An FBI “Most Wanted Terrorist” poster for Palestinian terrorist Ahlam Ahmad al-Tamimi, one of the masterminds of the Aug. 9, 2001 bombing of the Sbarro pizzeria in Jerusalem. 

 

(JNS) The United States has rejected a claim by Jordan over its refusal to deport wanted Palestinian-Jordanian Hamas terrorist Ahlam Tamimi, as a Jordanian court ruled in 2017 that Amman’s extradition treaty with Washington is invalid, despite the U.S. State Department saying the opposite in a report published last week.

The report could lead to increased pressure by the White House on Jordan to extradite Tamimi to the United States, who helped organize the well-known suicide-bombing at a Sbarro pizzeria on Aug. 9, 2001, which killed 15 people, including two Americans, and injured about 130 others.
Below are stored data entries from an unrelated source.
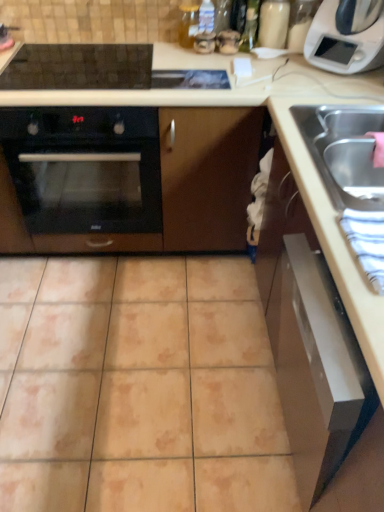 Question: Is beige ceramic tile at center positioned in front of black glass oven at left?

Choices:
 (A) no
 (B) yes

Answer: (B)

Question: Can you confirm if beige ceramic tile at center is shorter than black glass oven at left?

Choices:
 (A) yes
 (B) no

Answer: (A)

Question: Is beige ceramic tile at center positioned with its back to black glass oven at left?

Choices:
 (A) no
 (B) yes

Answer: (A)

Question: Is beige ceramic tile at center at the right side of black glass oven at left?

Choices:
 (A) no
 (B) yes

Answer: (B)

Question: Would you say beige ceramic tile at center is a long distance from black glass oven at left?

Choices:
 (A) no
 (B) yes

Answer: (A)

Question: Is point (74, 169) positioned closer to the camera than point (339, 12)?

Choices:
 (A) farther
 (B) closer

Answer: (A)

Question: From the image's perspective, relative to white plastic microwave at upper right, is black glass oven at left above or below?

Choices:
 (A) below
 (B) above

Answer: (A)

Question: Considering the positions of black glass oven at left and white plastic microwave at upper right in the image, is black glass oven at left bigger or smaller than white plastic microwave at upper right?

Choices:
 (A) big
 (B) small

Answer: (A)

Question: Is black glass oven at left taller or shorter than white plastic microwave at upper right?

Choices:
 (A) tall
 (B) short

Answer: (A)

Question: From a real-world perspective, is white plastic microwave at upper right above or below satin silver drawer at lower right?

Choices:
 (A) below
 (B) above

Answer: (B)

Question: Does point pyautogui.click(x=309, y=46) appear closer or farther from the camera than point pyautogui.click(x=362, y=416)?

Choices:
 (A) farther
 (B) closer

Answer: (A)

Question: Based on their sizes in the image, would you say white plastic microwave at upper right is bigger or smaller than satin silver drawer at lower right?

Choices:
 (A) small
 (B) big

Answer: (A)

Question: From the image's perspective, relative to satin silver drawer at lower right, is white plastic microwave at upper right above or below?

Choices:
 (A) above
 (B) below

Answer: (A)

Question: Is black glass oven at left wider or thinner than beige ceramic tile at center?

Choices:
 (A) wide
 (B) thin

Answer: (B)

Question: Would you say black glass oven at left is to the left or to the right of beige ceramic tile at center in the picture?

Choices:
 (A) right
 (B) left

Answer: (B) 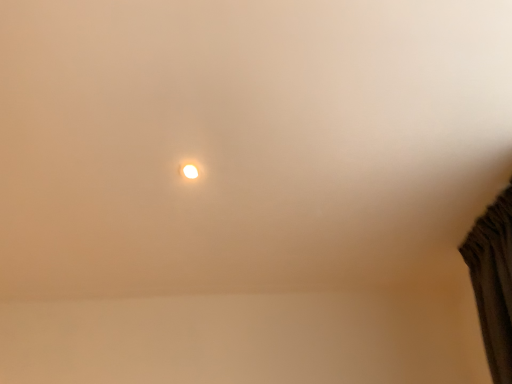 This screenshot has height=384, width=512. What do you see at coordinates (189, 170) in the screenshot?
I see `matte white droplight at upper center` at bounding box center [189, 170].

Locate an element on the screen. The height and width of the screenshot is (384, 512). matte white droplight at upper center is located at coordinates tap(189, 170).

Based on the photo, what is the approximate width of matte white droplight at upper center?

matte white droplight at upper center is 4.25 inches wide.

The height and width of the screenshot is (384, 512). I want to click on matte white droplight at upper center, so tap(189, 170). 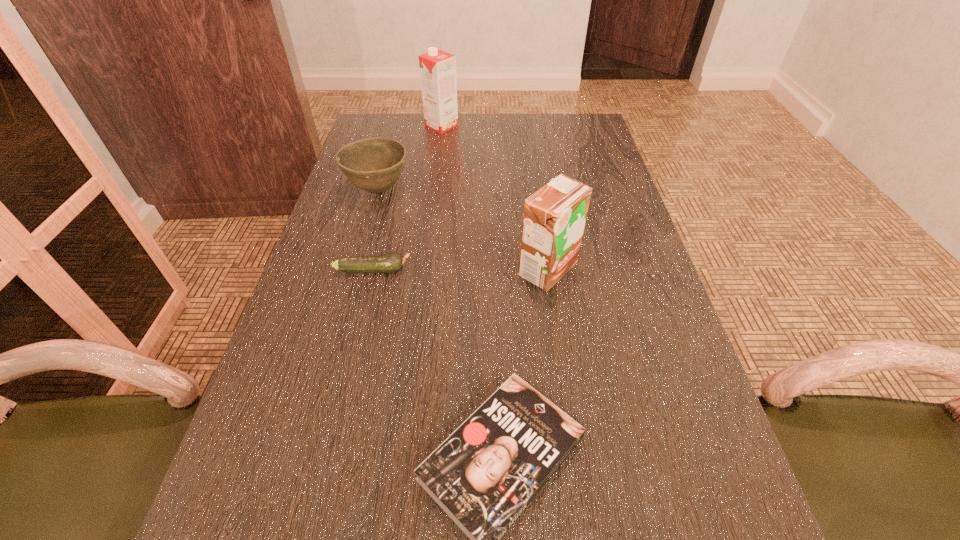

Tamimi, who planned the attack, has shown no remorse, saying she has “no regrets.”

She had been awarded $51,836 until she was released from prison, as part of a 2011 prisoner exchange that included Israeli soldier Gilad Shalit’s release from Hamas captivity, when she then escaped to Jordan.

Tamimi is on America’s “Most Wanted Terrorist” list, but the United States has been unable to secure her extradition as a 1995 extradition agreement was not ratified by Jordan’s government.